Critical Mass

On the Road in Iowa City

By Jane Ciabattari

Heading into Iowa on I-80. Corn, corn corn corn, and corn. Flat, flat, flat.

Before long I come upon the literary mecca of Iowa City, the third town designated one of UNESCO’s Cities of Literature, after Edinburgh, Scotland and Melbourne, Australia. Home of the 70-plus-year-old Iowa Writers’ Workshop, which may have produced more American writers than any other writing program.

Home of Prairie Lights, where local talent includes Writers’ Workshop faculty members Ethan Canin, Marilynne Robinson, Lan Samantha Chang, and James Alan McPherson in fiction, and in poetry, James Galvin, Mark Levine, Cole Swenson—not to mention current and past MFA students in the thousands. Among the books displayed in the window on the day I am driving through:  Robin Hemley’s “Do-Over” (Hemley, an NBCC member and recent Guggenheim awardee, has been heading the nonfiction writing program at the U. of Iowa, and will be moderating an NBCC Reads panel at Prairie Lights on November 9. Reading on September 2 is MFA student Benjamin Nugent, author of ” American Nerd.” The next night is a reading from the Iowa Review honoring longtime editor David Hamilton. Prairie Lights is archiving readings here.

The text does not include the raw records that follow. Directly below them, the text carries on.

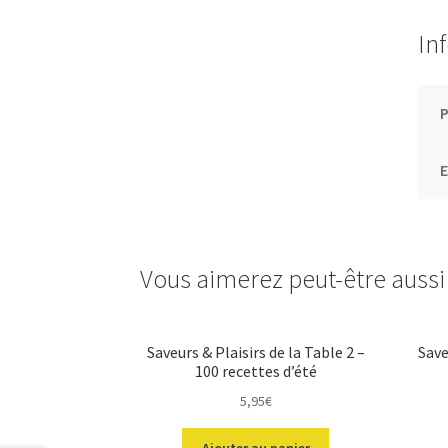
In
E
Vous aimerez peut-être auss
Saveurs & Plaisirs de la Table 2 –
Save
100 recettes d’été
5,95
€
Ajouter au panier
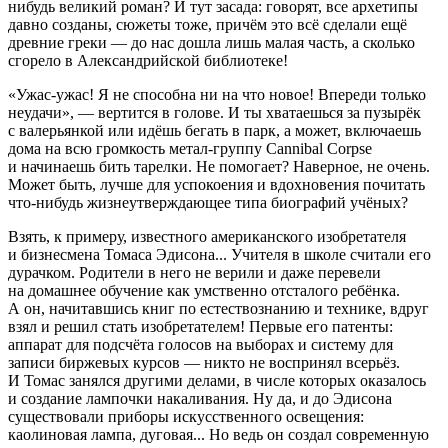
нибудь великий роман? И тут засада: говорят, все архетипы
давно созданы, сюжеты тоже, причём это всё сделали ещё
древние греки — до нас дошла лишь малая часть, а сколько
сгорело в Александрийской библиотеке!
«Ужас-ужас! Я не способна ни на что новое! Впереди только
неудачи», — вертится в голове. И ты хватаешься за пузырёк
с валерьянкой или идёшь бегать в парк, а может, включаешь
дома на всю громкость метал-группу Cannibal Сorpse
и начинаешь бить тарелки. Не помогает? Наверное, не очень.
Может быть, лучше для успокоения и вдохновения почитать
что-нибудь жизнеутверждающее типа биографий учёных?
Взять, к примеру, известного американского изобретателя
и бизнесмена Томаса Эдисона... Учителя в школе считали его
дурачком. Родители в него не верили и даже перевели
на домашнее обучение как умственно отсталого ребёнка.
А он, начитавшись книг по естествознанию и технике, вдруг
взял и решил стать изобретателем! Первые его патенты:
аппарат для подсчёта голосов на выборах и систему для
записи биржевых курсов — никто не воспринял всерьёз.
И Томас занялся другими делами, в числе которых оказалось
и создание лампочки накаливания. Ну да, и до Эдисона
существовали приборы искусственного освещения:
каолиновая лампа, дуговая... Но ведь он создал современную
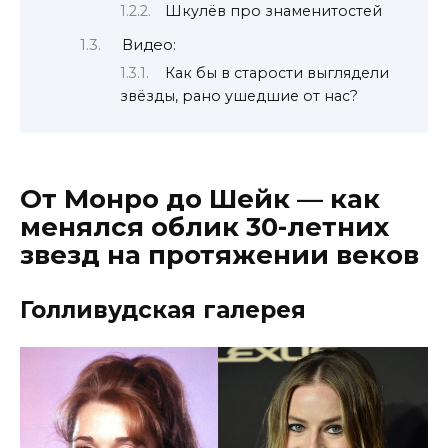
Шкулёв про знаменитостей
Видео:
Как бы в старости выглядели
звёзды, рано ушедшие от нас?
От Монро до Шейк — как
менялся облик 30-летних
звезд на протяжении веков
Голливудская галерея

In Iowa I encounter widening skies, thickening clouds, a haze of humidity, moments when the sun bursts through in a glancing radiance that bring to mind Marilynne Robinson’s NBCC fiction award winning “Gilead.” ““I love the prairie. So often I have seen the dawn come and the light flood over the land and everything turn radiant at once, that word ‘good’ so profoundly affirmed in my soul that I am amazed I should be allowed to witness such a thing.”Gilead, one of President Obama’s favorite books, and Robinson’s Home, a finalist for the NBCC award last year and winner of the Orange Prize, are set in this Midwest.